Lately I have been thinking about intentionality. Webster's New World Dictionary defines the word intention as: "determined to act in a specified way; anything done with purpose". Intention is something that can be hard to hold onto- to keep the determination we often start out with and continue to follow along the pursuit and passion associated with that intention or purpose.
I feel as if I have been encountering this concept in several parts of my life. Relationships are something that I am constantly striving to be intentional about- and this can be difficult. Being in college means that the relationships that used to surround you are suddenly long-distance, and that can be a barrier to connecting and continuing to grow as friends. I have learned a lot about what this looks like, what disillusions have been dispelled, and how you can still be very close to someone without necessarily seeing their beautiful friendly face every day of your life.
I have been challenged to consistently be intentional about investing and becoming rooted in the area God has planted me for this season of my life. This has proved to be quite a difficult feat- to invest in those around me in a positive and authentic way. I have learned not to despise "weak" connections with others- to allow grace and space for these relationships to blossom more fully in the future. I have learned that sometimes, others won't take the first step or respond unless you do, first. But just because they do not does not mean they don't want to be your friend. Sometimes, you have to be the one who smiles first, the one who says 'hi', the one who acknowledges something. And that's all part of maturity and just plain being brave.
I have also been thinking about intentionality in a more abstract way- in terms of gaining a vision of what it looks like to intentionally but not naively commit to the Body of Christ- the Body of believers. I have been confronted with the imperfections not only of myself as a Christian, but the flaws and sometimes undefined faults of the Christian community. I find myself dually amazed at Christ's unwavering love, grace, and commitment to such a broken community who so often fails- but also challenged to love my brothers and sisters and not to "check out". From someone who loves being in true fellowship and authentic Christian atmosphere/community, I found myself disappointed and disillusioned with a Christian community that did not meet my idealistic expectations. Again, as my dad so wisely quips (and often quips) "Every expectation is a future resentment". Yup. Daddy, you are so right.

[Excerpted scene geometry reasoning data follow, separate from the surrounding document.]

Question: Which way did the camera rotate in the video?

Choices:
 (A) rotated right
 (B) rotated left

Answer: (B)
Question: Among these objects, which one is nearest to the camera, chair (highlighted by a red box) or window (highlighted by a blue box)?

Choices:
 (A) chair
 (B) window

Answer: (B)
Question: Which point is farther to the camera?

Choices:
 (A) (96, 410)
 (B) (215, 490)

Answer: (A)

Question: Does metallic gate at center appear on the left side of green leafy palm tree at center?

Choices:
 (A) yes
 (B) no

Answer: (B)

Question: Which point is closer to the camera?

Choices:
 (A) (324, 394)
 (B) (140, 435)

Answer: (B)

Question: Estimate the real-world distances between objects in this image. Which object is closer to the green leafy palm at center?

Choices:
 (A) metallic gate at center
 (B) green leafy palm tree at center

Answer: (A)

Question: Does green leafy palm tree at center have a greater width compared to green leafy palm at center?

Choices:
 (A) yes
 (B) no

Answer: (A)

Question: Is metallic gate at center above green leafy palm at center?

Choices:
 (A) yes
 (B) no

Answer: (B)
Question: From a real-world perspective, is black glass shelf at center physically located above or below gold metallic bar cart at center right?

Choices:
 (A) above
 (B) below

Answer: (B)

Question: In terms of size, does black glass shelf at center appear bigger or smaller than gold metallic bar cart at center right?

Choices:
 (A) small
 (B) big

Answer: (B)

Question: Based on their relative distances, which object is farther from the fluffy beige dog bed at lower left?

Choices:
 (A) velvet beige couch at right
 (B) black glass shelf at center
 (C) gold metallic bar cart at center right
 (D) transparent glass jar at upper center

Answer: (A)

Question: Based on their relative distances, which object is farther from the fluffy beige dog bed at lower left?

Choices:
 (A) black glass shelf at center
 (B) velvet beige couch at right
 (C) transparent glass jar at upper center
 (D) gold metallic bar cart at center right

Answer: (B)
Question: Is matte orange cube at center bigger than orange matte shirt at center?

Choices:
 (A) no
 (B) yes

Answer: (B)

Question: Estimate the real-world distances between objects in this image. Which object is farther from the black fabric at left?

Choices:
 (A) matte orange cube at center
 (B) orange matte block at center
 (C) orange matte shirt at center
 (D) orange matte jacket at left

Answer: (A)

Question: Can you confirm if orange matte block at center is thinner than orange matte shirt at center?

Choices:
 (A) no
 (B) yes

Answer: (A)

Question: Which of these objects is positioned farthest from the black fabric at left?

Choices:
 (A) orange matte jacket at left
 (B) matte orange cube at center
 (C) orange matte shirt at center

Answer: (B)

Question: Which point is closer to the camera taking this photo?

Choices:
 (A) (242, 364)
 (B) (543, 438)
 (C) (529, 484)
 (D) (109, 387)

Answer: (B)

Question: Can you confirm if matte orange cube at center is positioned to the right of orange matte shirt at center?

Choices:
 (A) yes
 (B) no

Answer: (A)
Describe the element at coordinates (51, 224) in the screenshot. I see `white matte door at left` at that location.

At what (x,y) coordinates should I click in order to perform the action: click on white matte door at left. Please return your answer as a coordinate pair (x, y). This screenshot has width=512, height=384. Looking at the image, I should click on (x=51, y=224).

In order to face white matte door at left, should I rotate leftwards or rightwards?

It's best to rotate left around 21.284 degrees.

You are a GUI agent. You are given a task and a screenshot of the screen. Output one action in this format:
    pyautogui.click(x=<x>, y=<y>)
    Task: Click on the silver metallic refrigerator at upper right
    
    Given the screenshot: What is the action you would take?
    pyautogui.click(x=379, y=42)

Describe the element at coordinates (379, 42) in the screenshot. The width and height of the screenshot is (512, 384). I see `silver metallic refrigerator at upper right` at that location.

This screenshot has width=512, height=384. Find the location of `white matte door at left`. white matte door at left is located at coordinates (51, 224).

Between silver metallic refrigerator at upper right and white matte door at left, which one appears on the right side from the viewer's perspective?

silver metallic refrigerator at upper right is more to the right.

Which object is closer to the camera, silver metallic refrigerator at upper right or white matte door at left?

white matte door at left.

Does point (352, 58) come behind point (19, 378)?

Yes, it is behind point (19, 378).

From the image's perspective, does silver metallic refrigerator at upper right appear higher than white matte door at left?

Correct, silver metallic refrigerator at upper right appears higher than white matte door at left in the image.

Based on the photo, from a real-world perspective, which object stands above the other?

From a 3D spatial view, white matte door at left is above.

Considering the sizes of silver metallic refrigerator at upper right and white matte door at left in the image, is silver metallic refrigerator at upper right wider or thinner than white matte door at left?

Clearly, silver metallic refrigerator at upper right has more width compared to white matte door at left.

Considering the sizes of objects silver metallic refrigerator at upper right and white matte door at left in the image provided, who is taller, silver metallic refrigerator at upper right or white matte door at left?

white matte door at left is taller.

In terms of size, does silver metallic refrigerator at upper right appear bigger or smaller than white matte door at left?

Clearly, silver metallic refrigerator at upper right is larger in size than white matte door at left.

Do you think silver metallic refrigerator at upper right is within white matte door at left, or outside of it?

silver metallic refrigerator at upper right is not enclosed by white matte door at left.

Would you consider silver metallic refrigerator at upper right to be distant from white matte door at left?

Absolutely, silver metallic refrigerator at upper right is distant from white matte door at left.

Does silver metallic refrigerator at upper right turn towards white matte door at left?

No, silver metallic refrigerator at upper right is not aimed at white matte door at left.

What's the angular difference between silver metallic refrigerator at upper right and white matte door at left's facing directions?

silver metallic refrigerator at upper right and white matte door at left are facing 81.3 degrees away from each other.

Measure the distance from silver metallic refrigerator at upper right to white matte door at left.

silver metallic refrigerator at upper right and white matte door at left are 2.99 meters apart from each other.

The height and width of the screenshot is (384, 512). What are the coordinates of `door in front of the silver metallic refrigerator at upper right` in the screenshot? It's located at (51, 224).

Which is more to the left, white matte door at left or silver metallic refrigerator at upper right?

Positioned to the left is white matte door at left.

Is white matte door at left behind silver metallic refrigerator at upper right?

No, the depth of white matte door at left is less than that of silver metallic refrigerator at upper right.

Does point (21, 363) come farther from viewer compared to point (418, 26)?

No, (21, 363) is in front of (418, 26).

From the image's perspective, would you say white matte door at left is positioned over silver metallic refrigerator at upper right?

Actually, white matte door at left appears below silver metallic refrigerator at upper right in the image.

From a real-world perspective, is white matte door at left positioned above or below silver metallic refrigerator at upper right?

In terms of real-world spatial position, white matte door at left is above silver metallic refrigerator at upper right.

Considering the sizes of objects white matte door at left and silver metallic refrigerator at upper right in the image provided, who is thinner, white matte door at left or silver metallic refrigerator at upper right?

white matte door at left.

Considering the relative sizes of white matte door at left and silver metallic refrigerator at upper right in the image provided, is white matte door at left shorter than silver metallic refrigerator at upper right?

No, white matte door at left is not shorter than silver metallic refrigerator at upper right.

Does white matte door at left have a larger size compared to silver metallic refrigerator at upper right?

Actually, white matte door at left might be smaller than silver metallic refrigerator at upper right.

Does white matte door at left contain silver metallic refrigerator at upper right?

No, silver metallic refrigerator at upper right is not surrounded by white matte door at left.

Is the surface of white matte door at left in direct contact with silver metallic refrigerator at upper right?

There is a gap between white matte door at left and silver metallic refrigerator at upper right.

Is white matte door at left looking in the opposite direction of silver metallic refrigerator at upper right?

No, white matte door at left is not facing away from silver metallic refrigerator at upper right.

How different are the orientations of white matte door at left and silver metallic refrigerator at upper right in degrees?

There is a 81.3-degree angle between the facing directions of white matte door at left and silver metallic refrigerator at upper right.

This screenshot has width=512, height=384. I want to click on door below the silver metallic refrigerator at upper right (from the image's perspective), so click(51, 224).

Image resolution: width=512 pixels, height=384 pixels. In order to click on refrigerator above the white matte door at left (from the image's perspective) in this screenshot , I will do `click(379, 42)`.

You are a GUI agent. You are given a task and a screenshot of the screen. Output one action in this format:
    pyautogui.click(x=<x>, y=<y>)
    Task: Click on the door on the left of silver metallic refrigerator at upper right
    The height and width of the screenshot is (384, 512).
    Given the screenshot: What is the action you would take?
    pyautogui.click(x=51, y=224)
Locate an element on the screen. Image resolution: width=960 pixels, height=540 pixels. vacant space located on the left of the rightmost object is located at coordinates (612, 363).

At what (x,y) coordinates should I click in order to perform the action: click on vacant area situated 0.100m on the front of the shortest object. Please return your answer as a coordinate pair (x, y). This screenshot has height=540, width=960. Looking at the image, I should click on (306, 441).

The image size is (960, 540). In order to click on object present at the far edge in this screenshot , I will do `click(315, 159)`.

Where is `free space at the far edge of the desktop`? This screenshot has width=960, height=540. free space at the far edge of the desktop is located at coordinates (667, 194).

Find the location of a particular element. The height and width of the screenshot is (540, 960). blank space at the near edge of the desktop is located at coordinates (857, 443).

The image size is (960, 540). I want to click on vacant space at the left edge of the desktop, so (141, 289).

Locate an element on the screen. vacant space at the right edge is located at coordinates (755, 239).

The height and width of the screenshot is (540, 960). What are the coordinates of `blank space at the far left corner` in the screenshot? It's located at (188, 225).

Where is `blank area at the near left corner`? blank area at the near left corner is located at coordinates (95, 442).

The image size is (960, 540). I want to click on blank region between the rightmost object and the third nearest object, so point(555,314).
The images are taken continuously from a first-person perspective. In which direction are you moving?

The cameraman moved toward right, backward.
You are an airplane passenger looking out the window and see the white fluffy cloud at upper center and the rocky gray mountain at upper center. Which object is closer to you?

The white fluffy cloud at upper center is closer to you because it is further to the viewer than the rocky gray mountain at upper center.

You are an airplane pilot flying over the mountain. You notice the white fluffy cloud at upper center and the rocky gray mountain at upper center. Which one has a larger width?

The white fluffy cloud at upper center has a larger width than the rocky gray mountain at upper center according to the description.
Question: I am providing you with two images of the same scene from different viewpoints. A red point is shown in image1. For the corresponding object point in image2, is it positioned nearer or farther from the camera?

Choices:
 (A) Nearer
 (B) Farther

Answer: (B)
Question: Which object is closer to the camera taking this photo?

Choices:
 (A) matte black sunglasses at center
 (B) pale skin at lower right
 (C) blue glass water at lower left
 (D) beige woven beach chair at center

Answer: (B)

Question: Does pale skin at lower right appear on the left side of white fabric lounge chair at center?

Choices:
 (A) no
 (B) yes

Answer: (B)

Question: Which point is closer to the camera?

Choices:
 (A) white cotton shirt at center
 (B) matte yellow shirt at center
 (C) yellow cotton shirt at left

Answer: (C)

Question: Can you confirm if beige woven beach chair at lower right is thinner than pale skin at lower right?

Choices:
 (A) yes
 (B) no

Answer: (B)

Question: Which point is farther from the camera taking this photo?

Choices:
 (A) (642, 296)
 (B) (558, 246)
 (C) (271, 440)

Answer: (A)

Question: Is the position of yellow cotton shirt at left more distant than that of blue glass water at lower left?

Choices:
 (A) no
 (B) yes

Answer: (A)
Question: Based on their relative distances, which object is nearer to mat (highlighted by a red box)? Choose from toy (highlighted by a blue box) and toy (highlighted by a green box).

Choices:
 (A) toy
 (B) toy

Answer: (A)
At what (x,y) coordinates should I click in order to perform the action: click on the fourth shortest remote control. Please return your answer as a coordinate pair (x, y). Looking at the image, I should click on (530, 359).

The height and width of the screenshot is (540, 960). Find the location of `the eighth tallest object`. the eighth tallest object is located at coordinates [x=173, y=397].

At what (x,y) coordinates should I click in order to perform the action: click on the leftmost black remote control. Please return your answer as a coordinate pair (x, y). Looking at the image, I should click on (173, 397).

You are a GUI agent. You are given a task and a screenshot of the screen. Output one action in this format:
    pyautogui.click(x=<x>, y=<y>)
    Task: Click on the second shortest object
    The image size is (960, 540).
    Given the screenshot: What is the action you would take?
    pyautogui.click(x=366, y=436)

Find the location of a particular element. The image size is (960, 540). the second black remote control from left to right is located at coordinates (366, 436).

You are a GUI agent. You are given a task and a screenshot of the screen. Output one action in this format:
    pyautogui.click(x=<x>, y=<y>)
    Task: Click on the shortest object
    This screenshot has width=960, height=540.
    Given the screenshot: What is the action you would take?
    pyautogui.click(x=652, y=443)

What do we do with these moments? God has really shown me that I tend to withdraw myself when conflict arises, instead of engaging in a truthful and yet graceful way. Not that I am by any means the solution or the savior for these situations, but I know that God calls me to a change agent in my attitude towards this community and also that He desires for me to not check out so my gifts and abilities can best be used for His glory alone. A city on a hill. A lamp on a stand- not under a basket.
Withdrawing can be comfortable. It allows you to not be associated with problems, to not be grouped in with the issue at hand. It is easy to withdraw- it is a quick emergency exit. Yet I know that God does not desire for us to ignore problems or disengage- but to engage in perhaps a stretching way but in an honest one. For us to be honest with ourselves and with each other- that is ministering and also living by the fruits of the Spirit.
I am continually grateful for the grace of God in my life- personally, relationally, and corporately.
Striving to be intentional through His grace.